Task prompt:
The required output is the line that contains "幹細胞・再生医療研究ガイド" through the last line of the data, retyped verbatim and with nothing added.

(Saved entries)
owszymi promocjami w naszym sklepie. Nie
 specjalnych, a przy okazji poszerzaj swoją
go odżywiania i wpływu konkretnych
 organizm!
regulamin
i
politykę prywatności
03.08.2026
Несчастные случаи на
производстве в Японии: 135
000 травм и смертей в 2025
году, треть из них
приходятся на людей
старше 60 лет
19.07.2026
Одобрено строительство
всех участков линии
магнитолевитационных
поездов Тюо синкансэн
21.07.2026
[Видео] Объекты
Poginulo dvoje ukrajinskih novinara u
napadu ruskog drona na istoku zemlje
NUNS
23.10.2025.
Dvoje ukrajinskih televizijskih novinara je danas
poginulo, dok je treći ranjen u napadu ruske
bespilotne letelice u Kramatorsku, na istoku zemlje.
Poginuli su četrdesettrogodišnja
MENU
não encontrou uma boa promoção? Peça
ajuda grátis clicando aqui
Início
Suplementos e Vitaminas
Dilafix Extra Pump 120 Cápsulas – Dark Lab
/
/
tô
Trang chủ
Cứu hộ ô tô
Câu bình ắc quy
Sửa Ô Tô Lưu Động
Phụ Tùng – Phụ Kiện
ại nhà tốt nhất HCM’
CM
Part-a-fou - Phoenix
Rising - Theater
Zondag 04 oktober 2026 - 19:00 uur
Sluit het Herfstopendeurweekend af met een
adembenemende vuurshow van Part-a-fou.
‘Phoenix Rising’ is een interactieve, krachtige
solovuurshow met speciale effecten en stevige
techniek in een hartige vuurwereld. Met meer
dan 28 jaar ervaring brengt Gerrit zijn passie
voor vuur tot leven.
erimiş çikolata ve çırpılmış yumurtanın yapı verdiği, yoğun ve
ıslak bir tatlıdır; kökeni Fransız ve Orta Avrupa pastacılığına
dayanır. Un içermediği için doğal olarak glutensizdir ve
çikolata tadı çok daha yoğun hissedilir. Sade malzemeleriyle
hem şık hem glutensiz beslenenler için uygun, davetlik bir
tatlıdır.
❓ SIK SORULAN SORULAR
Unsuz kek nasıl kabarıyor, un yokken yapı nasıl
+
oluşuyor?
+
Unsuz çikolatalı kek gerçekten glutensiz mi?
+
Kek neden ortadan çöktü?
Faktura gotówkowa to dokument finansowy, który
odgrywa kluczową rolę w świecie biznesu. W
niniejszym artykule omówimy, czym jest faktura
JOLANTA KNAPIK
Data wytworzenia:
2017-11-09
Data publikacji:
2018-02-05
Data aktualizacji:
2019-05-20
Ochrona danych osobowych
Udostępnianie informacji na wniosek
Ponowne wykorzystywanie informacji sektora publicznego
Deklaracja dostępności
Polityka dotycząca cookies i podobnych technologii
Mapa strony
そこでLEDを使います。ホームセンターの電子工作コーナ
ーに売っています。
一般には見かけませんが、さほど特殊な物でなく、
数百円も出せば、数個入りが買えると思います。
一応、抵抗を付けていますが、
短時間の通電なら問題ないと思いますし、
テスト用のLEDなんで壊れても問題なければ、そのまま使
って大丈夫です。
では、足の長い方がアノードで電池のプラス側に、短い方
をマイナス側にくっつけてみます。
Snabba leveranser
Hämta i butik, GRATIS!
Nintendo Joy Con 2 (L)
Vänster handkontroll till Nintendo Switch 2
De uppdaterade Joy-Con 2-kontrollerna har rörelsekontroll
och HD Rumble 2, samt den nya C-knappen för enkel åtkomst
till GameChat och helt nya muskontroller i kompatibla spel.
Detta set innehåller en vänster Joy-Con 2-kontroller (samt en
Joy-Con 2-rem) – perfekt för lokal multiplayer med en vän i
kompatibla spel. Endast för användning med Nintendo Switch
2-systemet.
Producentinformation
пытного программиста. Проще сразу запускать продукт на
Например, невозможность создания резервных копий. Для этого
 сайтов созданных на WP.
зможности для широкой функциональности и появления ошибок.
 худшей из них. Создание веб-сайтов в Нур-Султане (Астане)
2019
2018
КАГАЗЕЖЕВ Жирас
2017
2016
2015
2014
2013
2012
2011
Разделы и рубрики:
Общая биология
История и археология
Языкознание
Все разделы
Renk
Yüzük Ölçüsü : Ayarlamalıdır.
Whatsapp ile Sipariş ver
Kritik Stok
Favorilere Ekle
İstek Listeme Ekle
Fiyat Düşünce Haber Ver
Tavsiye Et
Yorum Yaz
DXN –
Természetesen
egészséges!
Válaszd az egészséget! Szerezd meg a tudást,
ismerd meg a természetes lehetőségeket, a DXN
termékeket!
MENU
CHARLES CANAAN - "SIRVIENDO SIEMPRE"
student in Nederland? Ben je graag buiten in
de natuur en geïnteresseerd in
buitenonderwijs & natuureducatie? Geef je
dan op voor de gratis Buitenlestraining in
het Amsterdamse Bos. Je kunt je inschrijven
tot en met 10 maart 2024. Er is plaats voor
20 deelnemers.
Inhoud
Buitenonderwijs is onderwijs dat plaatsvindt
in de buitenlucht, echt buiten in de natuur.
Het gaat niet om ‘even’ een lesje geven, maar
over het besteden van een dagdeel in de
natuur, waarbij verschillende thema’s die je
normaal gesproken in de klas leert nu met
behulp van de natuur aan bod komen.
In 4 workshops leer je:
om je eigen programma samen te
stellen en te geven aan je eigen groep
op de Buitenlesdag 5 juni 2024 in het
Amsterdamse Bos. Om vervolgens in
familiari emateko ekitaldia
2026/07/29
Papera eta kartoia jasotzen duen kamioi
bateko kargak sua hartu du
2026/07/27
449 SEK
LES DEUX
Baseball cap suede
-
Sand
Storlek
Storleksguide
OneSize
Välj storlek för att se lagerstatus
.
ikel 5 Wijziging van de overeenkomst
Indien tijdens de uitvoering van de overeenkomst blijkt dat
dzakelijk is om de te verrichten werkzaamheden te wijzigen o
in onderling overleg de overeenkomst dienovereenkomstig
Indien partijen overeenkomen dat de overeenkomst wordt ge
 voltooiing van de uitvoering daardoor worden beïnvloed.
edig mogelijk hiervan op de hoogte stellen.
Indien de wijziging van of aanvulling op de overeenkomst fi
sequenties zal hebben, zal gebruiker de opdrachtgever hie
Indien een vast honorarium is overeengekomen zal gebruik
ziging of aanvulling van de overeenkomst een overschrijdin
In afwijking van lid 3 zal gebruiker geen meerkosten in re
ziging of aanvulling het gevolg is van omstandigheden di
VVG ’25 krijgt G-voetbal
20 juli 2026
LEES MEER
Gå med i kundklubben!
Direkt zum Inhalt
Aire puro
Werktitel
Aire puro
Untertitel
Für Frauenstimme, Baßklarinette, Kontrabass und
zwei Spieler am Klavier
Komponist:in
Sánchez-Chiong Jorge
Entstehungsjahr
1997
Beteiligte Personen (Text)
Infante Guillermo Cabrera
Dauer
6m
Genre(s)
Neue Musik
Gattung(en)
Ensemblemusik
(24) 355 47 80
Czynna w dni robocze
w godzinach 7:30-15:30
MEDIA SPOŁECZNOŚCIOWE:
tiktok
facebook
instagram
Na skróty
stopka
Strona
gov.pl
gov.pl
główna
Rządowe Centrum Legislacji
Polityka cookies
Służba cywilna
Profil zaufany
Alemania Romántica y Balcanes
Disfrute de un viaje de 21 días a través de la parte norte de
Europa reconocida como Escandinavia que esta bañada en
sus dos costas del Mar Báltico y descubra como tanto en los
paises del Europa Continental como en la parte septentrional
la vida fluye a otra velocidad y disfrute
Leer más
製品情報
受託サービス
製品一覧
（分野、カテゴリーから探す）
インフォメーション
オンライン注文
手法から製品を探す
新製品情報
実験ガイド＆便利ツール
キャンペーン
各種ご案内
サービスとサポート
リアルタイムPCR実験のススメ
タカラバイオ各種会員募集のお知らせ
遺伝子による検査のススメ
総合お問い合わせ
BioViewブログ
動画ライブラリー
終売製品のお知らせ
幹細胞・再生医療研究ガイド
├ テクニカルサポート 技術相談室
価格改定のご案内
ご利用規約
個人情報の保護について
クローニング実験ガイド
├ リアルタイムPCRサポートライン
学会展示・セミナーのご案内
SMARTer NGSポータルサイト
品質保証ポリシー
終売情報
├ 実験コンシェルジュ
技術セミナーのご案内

Task response:
幹細胞・再生医療研究ガイド
├ テクニカルサポート 技術相談室
価格改定のご案内
ご利用規約
個人情報の保護について
クローニング実験ガイド
├ リアルタイムPCRサポートライン
学会展示・セミナーのご案内
SMARTer NGSポータルサイト
品質保証ポリシー
終売情報
├ 実験コンシェルジュ
技術セミナーのご案内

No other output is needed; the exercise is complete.